We took the bus from La Campiña to Cordoba (€4 each, 45 minutes) while Rick very kindly looked after the Kray twins.
Time was limited so we took a taxi from the bus station to the Calahorrra tower, which lies to the south of the River Guadalquivir. The tower is directly across the Roman Bridge from the Mezquita-Cathedral, the cathedral within a mosque which is one of the buildings for which Córdoba is famous.
The tower was built by Henry II, who we had met earlier in the tour when we lunched with Alan and Joy overlooking his birthplace in Le Mans.
There is a good museum inside the tower, established by the ‘Foundation of Dialogue Among Cultures’ and showing the time of the tolerant Córdoba of the Caliphate, when Moors, Christians and Jews lived peacefully together. For many centuries Córdoba was a great intellectual and scientific centre. In Roman times great poets and philosophers including Seneca and Lucano lived here.

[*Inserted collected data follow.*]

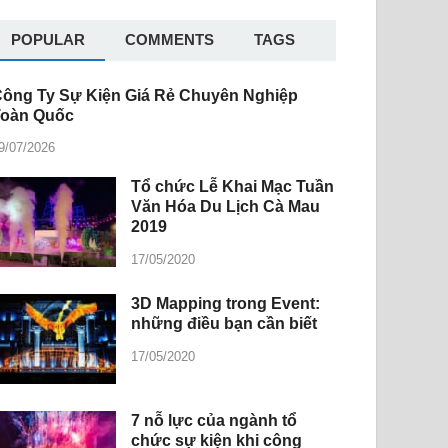
POPULAR
COMMENTS
TAGS
ông Ty Sự Kiện Giá Rẻ Chuyên Nghiệp
Toàn Quốc
9/07/2026
Tổ chức Lễ Khai Mạc Tuần
Văn Hóa Du Lịch Cà Mau
2019
17/05/2020
3D Mapping trong Event:
những điều bạn cần biết
17/05/2020
7 nỗ lực của ngành tổ
chức sự kiện khi công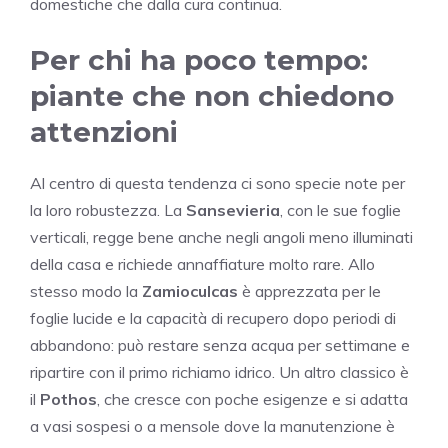
domestiche che dalla cura continua.
Per chi ha poco tempo:
piante che non chiedono
attenzioni
Al centro di questa tendenza ci sono specie note per
la loro robustezza. La
Sansevieria
, con le sue foglie
verticali, regge bene anche negli angoli meno illuminati
della casa e richiede annaffiature molto rare. Allo
stesso modo la
Zamioculcas
è apprezzata per le
foglie lucide e la capacità di recupero dopo periodi di
abbandono: può restare senza acqua per settimane e
ripartire con il primo richiamo idrico. Un altro classico è
il
Pothos
, che cresce con poche esigenze e si adatta
a vasi sospesi o a mensole dove la manutenzione è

It was under Moorish domination, after 929, when an independent caliphate was declared, that Córdoba became one of the most important cultural centres in the west. The city housed a famous university, libraries and much sumptuous architecture, some of which has survived.

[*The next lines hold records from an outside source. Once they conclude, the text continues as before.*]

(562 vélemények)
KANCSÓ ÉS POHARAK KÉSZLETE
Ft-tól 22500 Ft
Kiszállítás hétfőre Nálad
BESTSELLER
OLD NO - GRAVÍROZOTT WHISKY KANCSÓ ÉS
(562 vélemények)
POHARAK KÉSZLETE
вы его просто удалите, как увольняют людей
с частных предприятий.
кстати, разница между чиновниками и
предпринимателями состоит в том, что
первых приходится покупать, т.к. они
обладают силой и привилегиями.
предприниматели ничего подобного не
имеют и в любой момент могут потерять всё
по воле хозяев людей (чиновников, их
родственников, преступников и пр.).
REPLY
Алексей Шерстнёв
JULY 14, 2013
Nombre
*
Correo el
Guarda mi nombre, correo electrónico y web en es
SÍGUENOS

From the Calahorra tower there are good views across the Roman Bridge (modernised but with Roman foundations) to the Mezquita and old city.

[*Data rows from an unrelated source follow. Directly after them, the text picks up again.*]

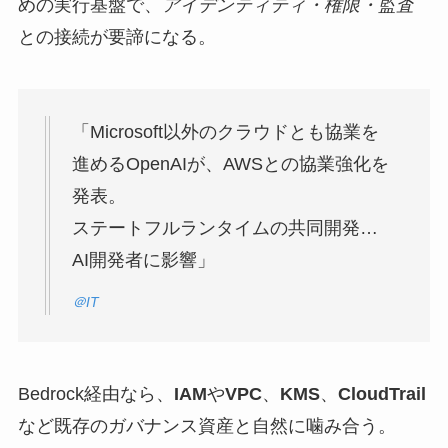
めの実行基盤で、
アイデンティティ・権限・監査
との接続が要諦になる。
「Microsoft以外のクラウドとも協業を
進めるOpenAIが、AWSとの協業強化を
発表。
ステートフルランタイムの共同開発…
AI開発者に影響」
＠IT
Bedrock経由なら、
IAM
や
VPC
、
KMS
、
CloudTrail
など既存のガバナンス資産と自然に噛み合う。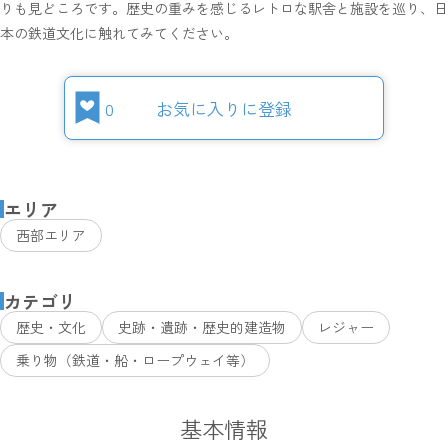
りも見どころです。歴史の重みを感じるレトロな駅舎と施設を巡り、日
本の鉄道文化に触れてみてください。
0
お気に入りに登録
エリア
西部エリア
カテゴリ
歴史・文化
史跡・遺跡・歴史的建造物
レジャー
乗り物（鉄道・船・ロープウェイ等）
基本情報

The mosque in Córdoba, covering 24,000 square metres, is the largest in the Western world.
The imposing mosque walls are studded with square turrets and contain many ornate gates.
To the west of the mosque is a garden planted with a grid of oranges, cunningly kept watered by a grid of rills or water channels running from tree to tree. In Moorish times the faithful washed here before entering the mosque.
In 1236 Córdoba was reconquered by the Christian armies of Ferdinand the Holy and over subsequent centuries a cathedral and bell tower was built within the mosque, preserving much of the original Moorish building.
The mosque was started by Abd-ar-Rahman I in 786. There is a stunning interior of bi-colour arches on two levels. The columns were pinched from Visigoth and Roman buildings in Spain, Europe and North Africa, making the mosque a museum of first millennium architecture.
A sumptuous cathedral has been built within the mosque, which was consecrated and named Santa Maria la Mayor a few weeks after the conquest by Ferdinand the Holy in 1236. Up to the 16th century, further additions and changes to the architecture were made; cathedral construction began in 1523.
The seats have been carved in Antilles mahogany and feature scenes from the Bible and the lives of various Córdoban martyrs.
There is a massive organ within the cathedral and we were treated to a stunning rendition of Bach’s Toccata and Fugue in D minor while we were there.
After the cathedral we moved to the Jewish quarter for a tapas lunch, then walked back to the bus station. There is much more to see in Córdoba and we are planning to return.